Britain’s productivity used to grow at about 2% a year, but first the financial crisis and then Brexit, followed by Covid, has devastated its growth. British business and training investment has always been at the bottom of the international league table so that British workers tend to be both underequipped and undertrained with all that means for productivity. The economy’s saving grace has been its openness to trade, helping stimulate competition even on the underequipped and undertrained, and that, greatly helped by EU membership, Britain developed a broad-based service sector economy, becoming the second biggest exporter of services in the world.

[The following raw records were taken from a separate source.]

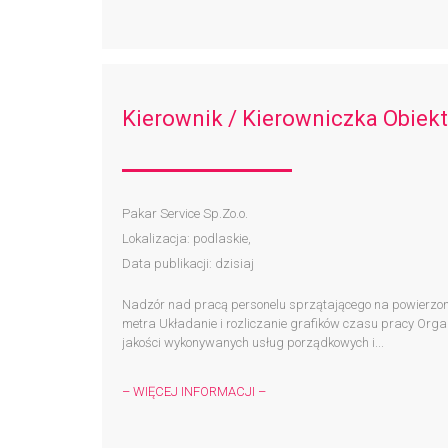
Kierownik / Kierowniczka Obiek
Pakar Service Sp.Zo.o.
Lokalizacja: podlaskie,
Data publikacji: dzisiaj
Nadzór nad pracą personelu sprzątającego na powierzony
metra Układanie i rozliczanie grafików czasu pracy Org
jakości wykonywanych usług porządkowych i...
– WIĘCEJ INFORMACJI –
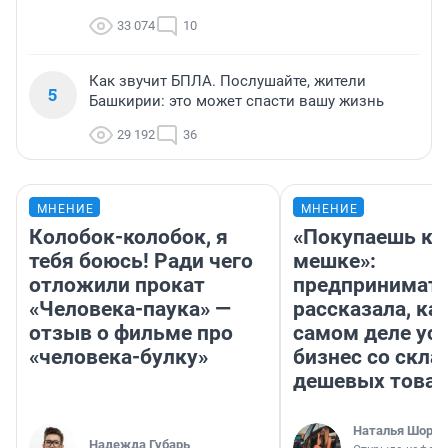
33 074
10
Как звучит БПЛА. Послушайте, жители
5
Башкирии: это может спасти вашу жизнь
29 192
36
МНЕНИЕ
МНЕНИЕ
Колобок-колобок, я
«Покупаешь ко
тебя боюсь! Ради чего
мешке»:
отложили прокат
предпринимат
«Человека-паука» —
рассказала, как
отзыв о фильме про
самом деле ус
«человека-булку»
бизнес со скл
дешевых това
Наталья Шорох
Надежда Губарь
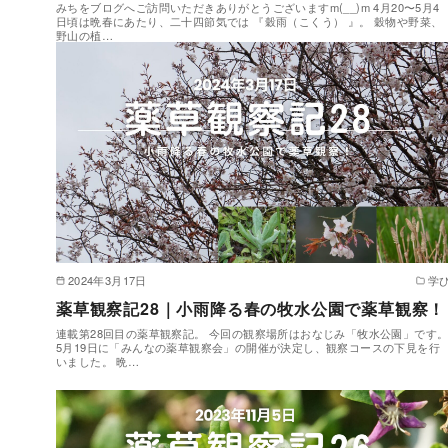
みちをブログへご訪問いただきありがとうございますm(__)m 4月20〜5月4
日頃は晩春にあたり、二十四節気では 『穀雨（こくう） 』。 穀物や野菜、
野山の植…
2024年3月17日
学
薬草観察記28｜小雨降る春の牧水公園で薬草観察！
連載第28回目の薬草観察記。 今回の観察場所はおなじみ「牧水公園」です
5月19日に「みんなの薬草観察会」の開催が決定し、観察コースの下見を行
いました。 晩…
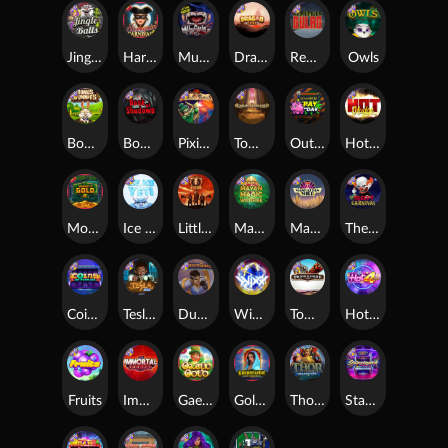
Jingle Balls
Harlequin Carnival
Munchies
Dragon Tribe
Remember Gulag
Owls
Bonus Bunnies
Book Of Shadows
Pixies vs Pirates
Tomb of Akhenaten
Outsourced: Payday
Hot Nudge
Monkey's Gold xPays
Ice Ice Yeti
Little Bighorn
Mayan Magic Wildfire
Manhattan Goes Wild
The Creepy Carnival
Coins of Fortune
Tesla Jolt
Dungeon Quest
WiXX
Tombstone
Hot 4 Cash
Fruits
Immortal Fruits
Gaelic Gold
Golden Genie And The Walking Wilds
Thor: Hammer Time
Starstruck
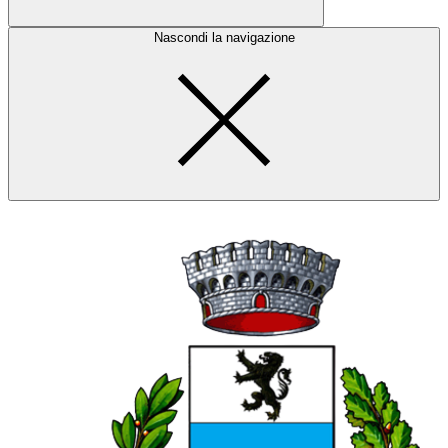
Nascondi la navigazione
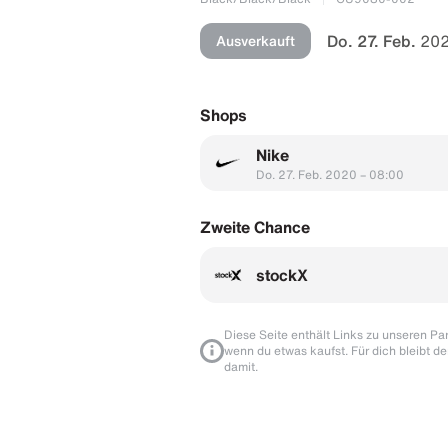
Do. 27. Feb.
202
Ausverkauft
Shops
Nike
Do. 27. Feb. 2020 – 08:00
Zweite Chance
stockX
Diese Seite enthält Links zu unseren Part
wenn du etwas kaufst. Für dich bleibt de
damit.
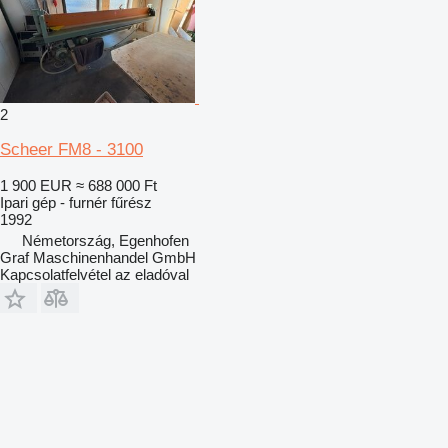
2
Scheer FM8 - 3100
1 900 EUR
≈ 688 000 Ft
Ipari gép - furnér fűrész
1992
Németország, Egenhofen
Graf Maschinenhandel GmbH
Kapcsolatfelvétel az eladóval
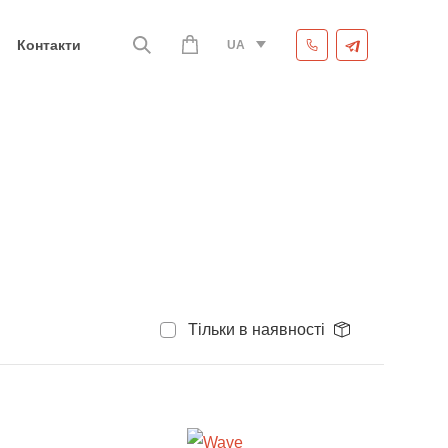
Контакти
UA
Тільки в наявності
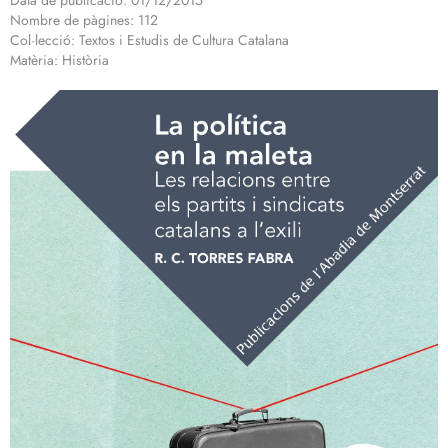
Data de publicació: 01/12/2015
Nombre de pàgines: 112
Col·lecció: Textos i Estudis de Cultura Catalana
Matèria: Història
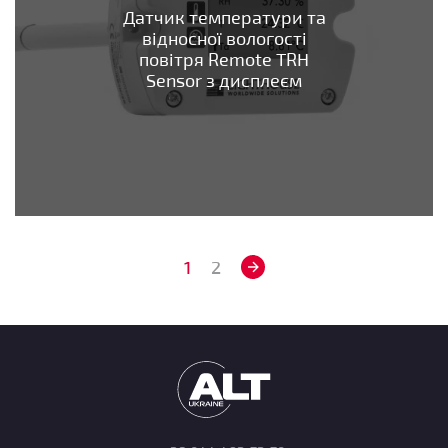
Датчик температури та
відносної вологості
повітря Remote TRH
Sensor з дисплеєм
1
2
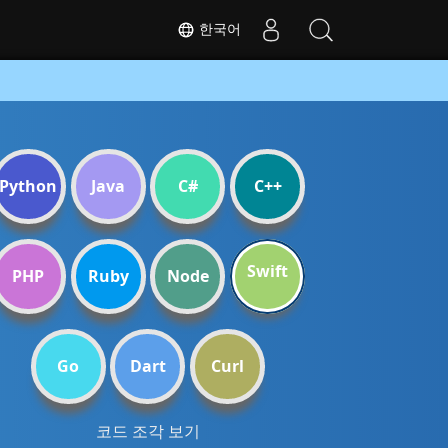
한국어
Python
Java
C#
C++
Swift
PHP
Ruby
Node
Go
Dart
Curl
코드 조각 보기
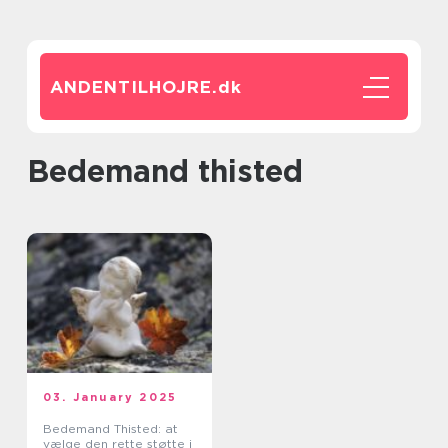
ANDENTILHOJRE.
dk
bedemand thisted
03. January 2025
Bedemand Thisted: at
vælge den rette støtte i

Brexit apologists point to the fact that the performance of the French and German economies within the EU has hardly been stellar. That’s not the point. EU membership had conferred on Britain unique advantages that have now been trashed. Our openness to trade has been dramatically reduced, while our service industries no longer have unfettered access to EU markets. We could have been the best in Europe; instead we have to comfort ourselves that others are scarcely doing better. The OBR has been compelled to admit that reality, and lower its projections of trend productivity

On top, Reeves has been advised to double her fiscal margin for error, the so-called “fiscal headroom”, by £10bn to £20bn, to compensate for the now nonexistent savings the aborted welfare reforms would have produced and to find resources both to abolish the two-child limit on child benefits and to cut energy bills. With slower growth the fiscal shortfall quickly climbs towards £40bn, although there could be lower debt service costs and other unexpected revenue boosts that draw some of the sting.

Overall it’s not a happy picture. Trend productivity, it turns out, is not nerdish at all.